Opportunities for Industry 4.0/5.0: AI-Driven Data Analysis, Process Optimization and Automation

A special issue of Processes (ISSN 2227-9717). This special issue belongs to the section "Manufacturing Processes and Systems".

Deadline for manuscript submissions: 15 October 2025 | Viewed by 7371

Special Issue Editors


E-Mail Website
Guest Editor
Department of Industrial Engineering and Management, National Taipei University of Technology, Taipei 10608, Taiwan
Interests: smart manufacturing; quality and reliability engineering; electronics packaging and PCB assembly; data mining

E-Mail Website
Guest Editor
Department of Industrial Engineering and Management, National Taipei University of Technology, Taipei 10608, Taiwan
Interests: smart manufacturing; optimization; modeling; linear programming; decision-making; fuzzy set theory; neutrosophic set theory; machine learning

Special Issue Information

Dear Colleagues,

The advent of Industry 4.0 and the emerging concepts of Industry 5.0 are revolutionizing the industrial landscape by integrating advanced technologies such as artificial intelligence (AI), big data analytics, and automation. Industry 4.0 focuses on the digitization and interconnectivity of manufacturing processes, enabling smart factories with enhanced operational efficiency and productivity. Meanwhile, Industry 5.0 aims to harmonize human–machine collaboration, emphasizing sustainable and personalized manufacturing. These advancements are transforming industries by optimizing production processes, reducing costs, and fostering innovation, thereby creating unprecedented opportunities for growth and development.

This Special Issue on “Opportunities for Industry 4.0/5.0: AI-Driven, Data Analysis, and Process Automation” seeks high-quality works focusing on the latest advancements and applications of AI, data analysis, and automation in the context of Industry 4.0 and 5.0. We invite researchers and practitioners to submit original research articles, reviews, and case studies that explore the theoretical foundations, methodologies, and practical implementations of these technologies.
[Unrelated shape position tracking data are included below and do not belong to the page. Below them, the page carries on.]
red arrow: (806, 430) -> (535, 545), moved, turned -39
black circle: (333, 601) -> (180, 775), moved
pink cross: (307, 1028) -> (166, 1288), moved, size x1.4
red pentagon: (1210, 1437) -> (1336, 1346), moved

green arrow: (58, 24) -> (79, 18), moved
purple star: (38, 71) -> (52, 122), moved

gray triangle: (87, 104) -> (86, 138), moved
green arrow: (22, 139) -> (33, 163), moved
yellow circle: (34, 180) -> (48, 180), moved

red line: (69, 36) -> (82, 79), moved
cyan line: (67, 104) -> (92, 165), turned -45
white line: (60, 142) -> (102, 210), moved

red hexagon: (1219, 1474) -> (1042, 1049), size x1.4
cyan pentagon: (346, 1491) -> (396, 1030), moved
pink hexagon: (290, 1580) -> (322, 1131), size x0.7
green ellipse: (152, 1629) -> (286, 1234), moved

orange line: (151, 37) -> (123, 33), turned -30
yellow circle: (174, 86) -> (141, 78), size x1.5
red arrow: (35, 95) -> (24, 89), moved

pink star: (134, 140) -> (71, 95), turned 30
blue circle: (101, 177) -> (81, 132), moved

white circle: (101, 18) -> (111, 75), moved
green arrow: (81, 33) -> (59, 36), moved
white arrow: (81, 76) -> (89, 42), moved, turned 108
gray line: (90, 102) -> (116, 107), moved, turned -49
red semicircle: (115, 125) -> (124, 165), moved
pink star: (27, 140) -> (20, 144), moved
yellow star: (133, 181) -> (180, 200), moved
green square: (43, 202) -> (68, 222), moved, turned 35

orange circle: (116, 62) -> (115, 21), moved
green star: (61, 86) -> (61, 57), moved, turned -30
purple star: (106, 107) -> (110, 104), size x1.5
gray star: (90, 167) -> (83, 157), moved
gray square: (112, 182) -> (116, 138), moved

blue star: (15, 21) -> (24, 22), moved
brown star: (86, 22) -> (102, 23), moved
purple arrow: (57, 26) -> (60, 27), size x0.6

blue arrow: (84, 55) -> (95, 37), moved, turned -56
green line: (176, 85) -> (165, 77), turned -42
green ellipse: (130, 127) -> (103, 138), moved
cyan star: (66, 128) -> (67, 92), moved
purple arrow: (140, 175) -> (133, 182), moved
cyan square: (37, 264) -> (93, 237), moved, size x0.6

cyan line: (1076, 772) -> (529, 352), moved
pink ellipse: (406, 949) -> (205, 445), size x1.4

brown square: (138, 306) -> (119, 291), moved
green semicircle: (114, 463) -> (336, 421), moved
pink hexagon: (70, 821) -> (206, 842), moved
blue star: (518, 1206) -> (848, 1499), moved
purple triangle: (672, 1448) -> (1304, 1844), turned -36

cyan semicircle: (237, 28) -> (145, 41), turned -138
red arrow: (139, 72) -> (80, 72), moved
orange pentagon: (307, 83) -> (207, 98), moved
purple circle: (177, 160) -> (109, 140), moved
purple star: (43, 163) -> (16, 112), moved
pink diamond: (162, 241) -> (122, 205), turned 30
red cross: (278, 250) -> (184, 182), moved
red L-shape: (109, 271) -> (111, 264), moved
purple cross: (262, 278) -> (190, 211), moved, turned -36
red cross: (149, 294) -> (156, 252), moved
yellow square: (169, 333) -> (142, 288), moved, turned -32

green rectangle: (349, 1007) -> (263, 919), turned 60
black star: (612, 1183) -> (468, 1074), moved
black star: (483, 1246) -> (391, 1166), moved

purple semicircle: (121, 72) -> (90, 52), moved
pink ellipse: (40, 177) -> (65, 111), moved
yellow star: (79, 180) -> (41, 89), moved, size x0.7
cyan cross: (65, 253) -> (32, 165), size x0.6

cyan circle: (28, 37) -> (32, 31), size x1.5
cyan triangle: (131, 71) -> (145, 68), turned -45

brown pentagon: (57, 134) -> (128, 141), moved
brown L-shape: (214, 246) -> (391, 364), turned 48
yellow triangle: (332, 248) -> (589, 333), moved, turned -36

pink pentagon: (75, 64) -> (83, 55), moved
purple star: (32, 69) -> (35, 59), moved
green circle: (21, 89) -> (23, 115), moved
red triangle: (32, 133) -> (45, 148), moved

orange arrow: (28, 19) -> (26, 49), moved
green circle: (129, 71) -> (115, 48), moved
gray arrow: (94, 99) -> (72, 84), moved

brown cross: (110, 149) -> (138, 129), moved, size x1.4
Topics include, but are not limited to, the following:

  • AI and machine learning for predictive maintenance and fault detection;
  • Big data analytics for process optimization and decision-making;
  • Cyber–physical systems and their role in smart manufacturing;
  • Internet of Things (IoT) applications in industrial automation;
  • Human–robot collaboration and co-working environments;
  • Advanced manufacturing technologies and smart factories;
  • Data-driven quality control and assurance in production;
  • Sustainable and energy-efficient industrial processes;
  • Decision-making models and optimization in industrial processes;
  • Fuzzy logic and its applications in Industry 4.0/5.0;
  • Case studies and practical implementations of Industry 4.0/5.0 technologies;
  • Challenges and future directions in AI-driven industry transformation.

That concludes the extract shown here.